--- Extracted records Enclosed Below ---

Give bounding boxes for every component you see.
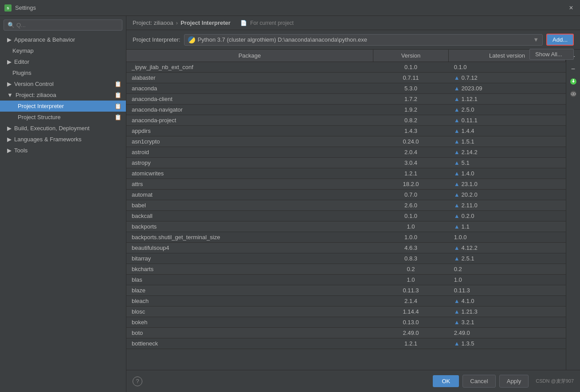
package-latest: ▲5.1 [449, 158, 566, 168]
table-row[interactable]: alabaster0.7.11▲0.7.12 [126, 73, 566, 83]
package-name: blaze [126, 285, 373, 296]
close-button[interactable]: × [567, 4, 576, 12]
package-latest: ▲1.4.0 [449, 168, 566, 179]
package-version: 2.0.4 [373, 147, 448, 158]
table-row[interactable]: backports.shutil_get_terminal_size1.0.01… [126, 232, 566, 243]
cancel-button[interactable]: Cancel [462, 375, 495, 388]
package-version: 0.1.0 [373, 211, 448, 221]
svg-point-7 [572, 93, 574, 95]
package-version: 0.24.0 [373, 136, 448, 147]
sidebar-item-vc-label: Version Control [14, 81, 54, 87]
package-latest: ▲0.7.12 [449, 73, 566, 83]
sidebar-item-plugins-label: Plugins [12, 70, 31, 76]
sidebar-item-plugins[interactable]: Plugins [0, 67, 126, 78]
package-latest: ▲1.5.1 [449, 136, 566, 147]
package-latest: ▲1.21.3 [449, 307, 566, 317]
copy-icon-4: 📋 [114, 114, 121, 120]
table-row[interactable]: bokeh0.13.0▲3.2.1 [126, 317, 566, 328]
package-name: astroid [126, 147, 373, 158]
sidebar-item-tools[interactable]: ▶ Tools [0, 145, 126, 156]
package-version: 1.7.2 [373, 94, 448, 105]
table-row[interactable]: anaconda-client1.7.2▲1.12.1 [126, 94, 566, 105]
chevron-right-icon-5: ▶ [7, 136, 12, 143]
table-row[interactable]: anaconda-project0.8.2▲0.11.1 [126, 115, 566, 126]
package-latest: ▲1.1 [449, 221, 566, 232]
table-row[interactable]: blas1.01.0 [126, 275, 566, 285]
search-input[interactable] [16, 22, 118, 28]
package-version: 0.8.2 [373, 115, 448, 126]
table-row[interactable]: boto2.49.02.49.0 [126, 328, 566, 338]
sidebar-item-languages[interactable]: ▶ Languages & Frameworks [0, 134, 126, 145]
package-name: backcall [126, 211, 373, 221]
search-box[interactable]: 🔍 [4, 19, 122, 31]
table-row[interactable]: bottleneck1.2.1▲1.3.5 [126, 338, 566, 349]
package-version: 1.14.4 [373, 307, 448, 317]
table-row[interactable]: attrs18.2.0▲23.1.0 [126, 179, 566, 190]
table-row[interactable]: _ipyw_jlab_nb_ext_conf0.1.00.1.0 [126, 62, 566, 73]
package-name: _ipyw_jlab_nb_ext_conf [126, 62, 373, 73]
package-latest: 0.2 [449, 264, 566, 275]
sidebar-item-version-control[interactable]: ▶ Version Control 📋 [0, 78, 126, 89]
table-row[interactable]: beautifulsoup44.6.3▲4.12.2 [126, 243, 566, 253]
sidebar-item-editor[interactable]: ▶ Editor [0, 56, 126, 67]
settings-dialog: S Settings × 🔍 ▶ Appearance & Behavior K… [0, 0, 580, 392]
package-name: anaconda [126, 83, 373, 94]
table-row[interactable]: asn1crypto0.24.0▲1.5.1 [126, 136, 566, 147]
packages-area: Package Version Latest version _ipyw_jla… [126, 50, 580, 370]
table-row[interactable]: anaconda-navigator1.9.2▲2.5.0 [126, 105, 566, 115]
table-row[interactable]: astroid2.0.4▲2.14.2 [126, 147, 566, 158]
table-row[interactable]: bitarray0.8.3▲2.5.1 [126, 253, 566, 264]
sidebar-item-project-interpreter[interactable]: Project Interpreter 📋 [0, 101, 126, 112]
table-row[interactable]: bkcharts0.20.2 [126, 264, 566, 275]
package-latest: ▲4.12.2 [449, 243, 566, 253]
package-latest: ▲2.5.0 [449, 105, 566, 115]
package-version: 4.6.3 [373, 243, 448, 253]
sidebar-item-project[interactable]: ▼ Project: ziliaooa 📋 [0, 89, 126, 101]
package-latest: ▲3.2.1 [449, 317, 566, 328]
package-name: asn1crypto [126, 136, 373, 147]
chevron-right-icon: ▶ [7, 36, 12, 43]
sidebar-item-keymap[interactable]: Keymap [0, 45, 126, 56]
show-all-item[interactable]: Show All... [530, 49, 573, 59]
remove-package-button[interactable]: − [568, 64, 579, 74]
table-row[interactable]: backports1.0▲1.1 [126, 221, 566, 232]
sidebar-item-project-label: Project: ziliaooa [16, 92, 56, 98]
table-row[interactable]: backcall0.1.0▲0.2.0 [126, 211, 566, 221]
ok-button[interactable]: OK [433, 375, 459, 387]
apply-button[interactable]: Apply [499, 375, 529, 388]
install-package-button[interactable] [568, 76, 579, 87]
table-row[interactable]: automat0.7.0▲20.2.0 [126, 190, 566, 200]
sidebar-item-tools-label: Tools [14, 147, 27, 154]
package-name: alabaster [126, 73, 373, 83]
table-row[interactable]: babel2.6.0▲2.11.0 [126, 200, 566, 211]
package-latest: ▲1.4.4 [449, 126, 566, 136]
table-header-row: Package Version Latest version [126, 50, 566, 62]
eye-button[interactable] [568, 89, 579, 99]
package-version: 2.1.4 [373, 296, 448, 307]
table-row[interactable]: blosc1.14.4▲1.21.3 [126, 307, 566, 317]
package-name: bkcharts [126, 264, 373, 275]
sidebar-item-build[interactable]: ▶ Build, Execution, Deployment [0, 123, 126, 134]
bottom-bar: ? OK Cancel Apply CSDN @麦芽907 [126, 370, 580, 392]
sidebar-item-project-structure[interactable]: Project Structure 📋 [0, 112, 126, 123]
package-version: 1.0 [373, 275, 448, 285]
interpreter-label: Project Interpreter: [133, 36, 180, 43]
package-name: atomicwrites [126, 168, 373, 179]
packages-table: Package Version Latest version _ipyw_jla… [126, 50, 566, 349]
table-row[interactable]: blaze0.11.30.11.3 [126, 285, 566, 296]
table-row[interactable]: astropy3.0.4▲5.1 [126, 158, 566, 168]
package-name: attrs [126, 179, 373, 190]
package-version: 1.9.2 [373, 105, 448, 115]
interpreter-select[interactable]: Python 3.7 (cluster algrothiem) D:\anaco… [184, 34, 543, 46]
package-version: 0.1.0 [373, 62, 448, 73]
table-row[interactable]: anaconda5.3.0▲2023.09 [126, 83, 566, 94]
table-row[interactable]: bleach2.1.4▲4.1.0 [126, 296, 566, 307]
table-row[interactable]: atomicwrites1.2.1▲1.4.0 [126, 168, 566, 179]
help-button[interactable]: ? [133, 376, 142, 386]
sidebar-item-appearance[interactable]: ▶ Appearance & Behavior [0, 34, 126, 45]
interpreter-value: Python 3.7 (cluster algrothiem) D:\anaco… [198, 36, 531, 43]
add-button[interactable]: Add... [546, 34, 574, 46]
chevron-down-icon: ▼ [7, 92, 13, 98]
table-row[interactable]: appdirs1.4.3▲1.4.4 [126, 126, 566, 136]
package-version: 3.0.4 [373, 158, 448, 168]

--- End of Enclosed Extracted records ---
--- Extracted records Enclosed Below ---

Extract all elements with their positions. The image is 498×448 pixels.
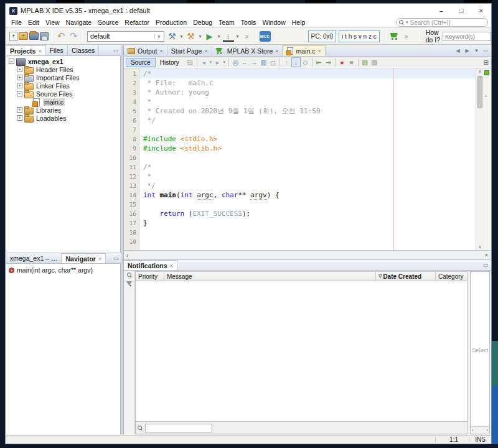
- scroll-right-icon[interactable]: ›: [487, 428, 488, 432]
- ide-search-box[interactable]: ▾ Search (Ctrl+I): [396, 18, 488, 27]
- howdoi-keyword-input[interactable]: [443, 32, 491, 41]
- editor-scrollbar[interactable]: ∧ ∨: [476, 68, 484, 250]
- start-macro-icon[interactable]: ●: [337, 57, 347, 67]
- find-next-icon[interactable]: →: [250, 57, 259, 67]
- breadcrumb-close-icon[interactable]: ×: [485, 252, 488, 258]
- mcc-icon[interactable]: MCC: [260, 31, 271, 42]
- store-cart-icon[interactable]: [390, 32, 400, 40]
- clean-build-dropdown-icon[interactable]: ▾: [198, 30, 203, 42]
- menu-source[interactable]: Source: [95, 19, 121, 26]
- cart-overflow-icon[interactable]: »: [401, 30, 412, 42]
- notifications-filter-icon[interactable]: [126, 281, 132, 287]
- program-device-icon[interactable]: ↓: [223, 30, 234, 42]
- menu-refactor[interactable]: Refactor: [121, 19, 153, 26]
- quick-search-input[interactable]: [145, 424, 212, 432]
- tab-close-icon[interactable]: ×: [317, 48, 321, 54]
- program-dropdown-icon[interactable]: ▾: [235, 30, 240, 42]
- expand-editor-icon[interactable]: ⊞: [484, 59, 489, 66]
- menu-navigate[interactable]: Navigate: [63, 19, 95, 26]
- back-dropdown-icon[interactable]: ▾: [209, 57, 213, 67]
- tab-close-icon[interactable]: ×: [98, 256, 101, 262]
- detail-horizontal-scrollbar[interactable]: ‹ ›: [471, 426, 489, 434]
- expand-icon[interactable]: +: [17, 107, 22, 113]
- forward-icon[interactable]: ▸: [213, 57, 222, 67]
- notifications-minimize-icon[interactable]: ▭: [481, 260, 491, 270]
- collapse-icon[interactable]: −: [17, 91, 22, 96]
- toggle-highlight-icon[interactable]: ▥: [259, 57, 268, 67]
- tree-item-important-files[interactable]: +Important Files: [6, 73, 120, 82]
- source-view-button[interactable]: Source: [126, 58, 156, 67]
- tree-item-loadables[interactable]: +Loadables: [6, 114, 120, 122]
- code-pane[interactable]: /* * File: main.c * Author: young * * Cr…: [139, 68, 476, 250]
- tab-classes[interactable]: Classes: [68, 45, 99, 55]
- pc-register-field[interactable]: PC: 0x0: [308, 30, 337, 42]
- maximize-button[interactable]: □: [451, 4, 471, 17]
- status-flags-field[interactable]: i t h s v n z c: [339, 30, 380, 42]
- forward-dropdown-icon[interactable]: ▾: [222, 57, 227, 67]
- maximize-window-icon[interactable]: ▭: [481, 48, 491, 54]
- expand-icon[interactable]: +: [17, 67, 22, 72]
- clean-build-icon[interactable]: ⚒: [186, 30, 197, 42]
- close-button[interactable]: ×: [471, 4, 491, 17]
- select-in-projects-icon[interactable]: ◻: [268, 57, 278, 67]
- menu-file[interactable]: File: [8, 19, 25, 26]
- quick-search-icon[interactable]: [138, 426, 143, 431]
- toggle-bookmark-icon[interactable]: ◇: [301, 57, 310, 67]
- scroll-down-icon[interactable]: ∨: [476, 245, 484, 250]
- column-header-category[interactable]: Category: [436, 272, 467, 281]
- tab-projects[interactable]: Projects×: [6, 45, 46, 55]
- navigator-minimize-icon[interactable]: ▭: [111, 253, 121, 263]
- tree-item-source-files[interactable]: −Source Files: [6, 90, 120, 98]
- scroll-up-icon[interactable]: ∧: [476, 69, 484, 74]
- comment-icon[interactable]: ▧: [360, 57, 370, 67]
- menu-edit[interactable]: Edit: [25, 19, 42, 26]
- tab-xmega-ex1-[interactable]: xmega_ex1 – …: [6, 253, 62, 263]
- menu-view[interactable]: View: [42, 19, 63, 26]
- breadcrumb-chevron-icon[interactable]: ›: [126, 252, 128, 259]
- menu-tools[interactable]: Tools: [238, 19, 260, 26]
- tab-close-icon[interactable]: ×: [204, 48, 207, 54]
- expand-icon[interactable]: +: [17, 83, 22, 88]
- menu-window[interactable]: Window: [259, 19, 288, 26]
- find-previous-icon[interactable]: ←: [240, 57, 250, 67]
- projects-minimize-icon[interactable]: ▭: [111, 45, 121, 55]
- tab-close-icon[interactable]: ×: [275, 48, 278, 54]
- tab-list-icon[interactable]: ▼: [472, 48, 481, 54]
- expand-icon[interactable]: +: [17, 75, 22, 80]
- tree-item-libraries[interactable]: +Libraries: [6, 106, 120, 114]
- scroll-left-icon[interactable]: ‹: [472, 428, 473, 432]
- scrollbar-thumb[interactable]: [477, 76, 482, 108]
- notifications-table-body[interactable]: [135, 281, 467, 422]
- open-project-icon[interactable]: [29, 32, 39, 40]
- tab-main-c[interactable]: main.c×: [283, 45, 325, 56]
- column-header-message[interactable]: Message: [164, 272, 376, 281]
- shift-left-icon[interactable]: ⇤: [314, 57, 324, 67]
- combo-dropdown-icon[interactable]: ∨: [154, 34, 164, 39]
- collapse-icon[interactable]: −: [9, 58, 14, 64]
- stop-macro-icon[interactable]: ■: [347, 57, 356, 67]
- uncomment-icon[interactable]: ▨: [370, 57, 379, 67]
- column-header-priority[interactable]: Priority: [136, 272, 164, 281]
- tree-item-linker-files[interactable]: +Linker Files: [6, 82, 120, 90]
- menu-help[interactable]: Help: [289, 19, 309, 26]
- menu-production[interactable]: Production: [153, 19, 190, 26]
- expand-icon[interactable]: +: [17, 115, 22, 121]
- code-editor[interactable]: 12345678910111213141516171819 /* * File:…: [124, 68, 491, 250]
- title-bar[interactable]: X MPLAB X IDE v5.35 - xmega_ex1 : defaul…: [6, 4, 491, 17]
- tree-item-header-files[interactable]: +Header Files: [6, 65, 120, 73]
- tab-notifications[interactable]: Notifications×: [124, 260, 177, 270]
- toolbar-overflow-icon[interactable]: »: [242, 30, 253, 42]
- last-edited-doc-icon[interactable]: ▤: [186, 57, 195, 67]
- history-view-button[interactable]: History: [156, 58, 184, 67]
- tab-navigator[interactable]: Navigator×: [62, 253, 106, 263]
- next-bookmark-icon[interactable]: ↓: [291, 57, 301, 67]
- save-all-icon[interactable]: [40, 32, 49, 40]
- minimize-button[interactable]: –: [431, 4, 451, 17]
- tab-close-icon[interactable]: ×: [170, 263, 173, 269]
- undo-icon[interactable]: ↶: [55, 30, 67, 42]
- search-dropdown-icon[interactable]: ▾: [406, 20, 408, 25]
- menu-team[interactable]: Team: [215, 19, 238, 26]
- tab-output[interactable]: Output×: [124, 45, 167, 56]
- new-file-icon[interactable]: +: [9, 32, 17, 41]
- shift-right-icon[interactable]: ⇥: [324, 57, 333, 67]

--- End of Enclosed Extracted records ---
--- Extracted records Enclosed Below ---

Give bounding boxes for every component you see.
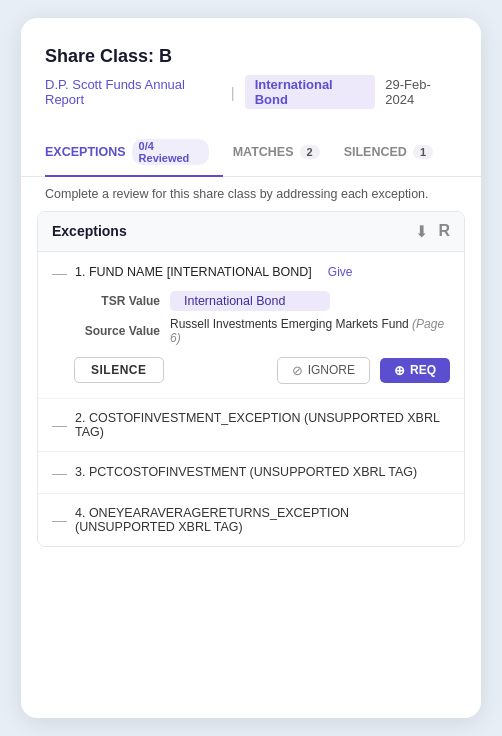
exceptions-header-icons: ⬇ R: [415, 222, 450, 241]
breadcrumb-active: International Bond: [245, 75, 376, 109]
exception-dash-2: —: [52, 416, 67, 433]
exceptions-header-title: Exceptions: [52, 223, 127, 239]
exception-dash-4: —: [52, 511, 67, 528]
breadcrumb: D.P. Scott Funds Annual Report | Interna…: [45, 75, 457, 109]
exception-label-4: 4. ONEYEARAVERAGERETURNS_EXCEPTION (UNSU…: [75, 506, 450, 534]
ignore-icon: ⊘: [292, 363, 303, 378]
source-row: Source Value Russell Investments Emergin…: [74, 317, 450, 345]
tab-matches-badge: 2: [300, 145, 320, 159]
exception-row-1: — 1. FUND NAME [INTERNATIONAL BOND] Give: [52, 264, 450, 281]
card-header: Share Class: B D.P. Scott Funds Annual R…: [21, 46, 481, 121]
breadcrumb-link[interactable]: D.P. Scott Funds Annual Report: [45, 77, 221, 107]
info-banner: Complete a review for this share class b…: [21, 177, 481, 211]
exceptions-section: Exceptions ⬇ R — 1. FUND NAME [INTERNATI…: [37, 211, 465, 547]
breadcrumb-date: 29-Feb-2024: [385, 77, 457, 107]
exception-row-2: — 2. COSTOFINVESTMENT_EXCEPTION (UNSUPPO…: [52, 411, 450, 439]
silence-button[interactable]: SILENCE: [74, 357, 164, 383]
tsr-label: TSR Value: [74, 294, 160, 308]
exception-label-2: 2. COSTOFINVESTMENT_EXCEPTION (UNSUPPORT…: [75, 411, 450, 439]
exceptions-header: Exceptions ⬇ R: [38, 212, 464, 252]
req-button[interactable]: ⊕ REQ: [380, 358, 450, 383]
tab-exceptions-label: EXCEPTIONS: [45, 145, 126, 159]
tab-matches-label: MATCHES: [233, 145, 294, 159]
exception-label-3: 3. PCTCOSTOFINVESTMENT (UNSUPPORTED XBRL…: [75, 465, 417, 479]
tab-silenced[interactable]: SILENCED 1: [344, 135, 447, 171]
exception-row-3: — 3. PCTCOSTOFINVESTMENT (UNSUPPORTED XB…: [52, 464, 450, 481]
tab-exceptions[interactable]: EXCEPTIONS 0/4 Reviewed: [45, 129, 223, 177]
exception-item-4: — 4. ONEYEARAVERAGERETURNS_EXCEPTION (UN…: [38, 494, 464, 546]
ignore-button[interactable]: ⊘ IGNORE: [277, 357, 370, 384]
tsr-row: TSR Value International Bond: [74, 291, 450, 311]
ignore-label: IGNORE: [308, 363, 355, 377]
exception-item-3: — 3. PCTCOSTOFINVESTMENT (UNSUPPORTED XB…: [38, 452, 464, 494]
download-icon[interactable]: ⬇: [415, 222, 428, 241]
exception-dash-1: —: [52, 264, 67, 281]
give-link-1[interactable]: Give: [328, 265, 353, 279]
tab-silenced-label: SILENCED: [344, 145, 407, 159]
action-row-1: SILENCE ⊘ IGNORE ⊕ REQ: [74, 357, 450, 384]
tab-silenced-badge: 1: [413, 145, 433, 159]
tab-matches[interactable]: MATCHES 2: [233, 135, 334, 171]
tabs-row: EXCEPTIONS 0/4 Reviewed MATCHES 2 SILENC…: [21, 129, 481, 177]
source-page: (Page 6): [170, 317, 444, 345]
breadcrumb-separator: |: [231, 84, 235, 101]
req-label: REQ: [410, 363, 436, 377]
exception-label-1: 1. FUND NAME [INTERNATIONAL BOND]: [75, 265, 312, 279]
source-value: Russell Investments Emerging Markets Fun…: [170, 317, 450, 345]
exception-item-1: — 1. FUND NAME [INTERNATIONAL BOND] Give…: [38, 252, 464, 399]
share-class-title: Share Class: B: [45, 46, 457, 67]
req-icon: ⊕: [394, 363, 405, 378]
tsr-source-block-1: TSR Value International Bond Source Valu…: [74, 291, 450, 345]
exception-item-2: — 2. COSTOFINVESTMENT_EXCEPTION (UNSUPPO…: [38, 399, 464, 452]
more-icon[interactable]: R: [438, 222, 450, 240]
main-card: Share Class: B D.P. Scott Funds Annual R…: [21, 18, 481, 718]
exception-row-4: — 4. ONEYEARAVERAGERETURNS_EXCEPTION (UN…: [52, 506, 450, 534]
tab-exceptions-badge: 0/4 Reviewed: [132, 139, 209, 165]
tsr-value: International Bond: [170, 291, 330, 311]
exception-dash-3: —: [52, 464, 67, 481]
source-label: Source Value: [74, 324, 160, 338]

--- End of Enclosed Extracted records ---

When a line of the records has the word "title", pick it out and copy it.

- title-bar[interactable]: X MPLAB X IDE v5.35 - xmega_ex1 : defaul…: [6, 4, 491, 17]
exceptions-header-title: Exceptions: [52, 223, 127, 239]
share-class-title: Share Class: B: [45, 46, 457, 67]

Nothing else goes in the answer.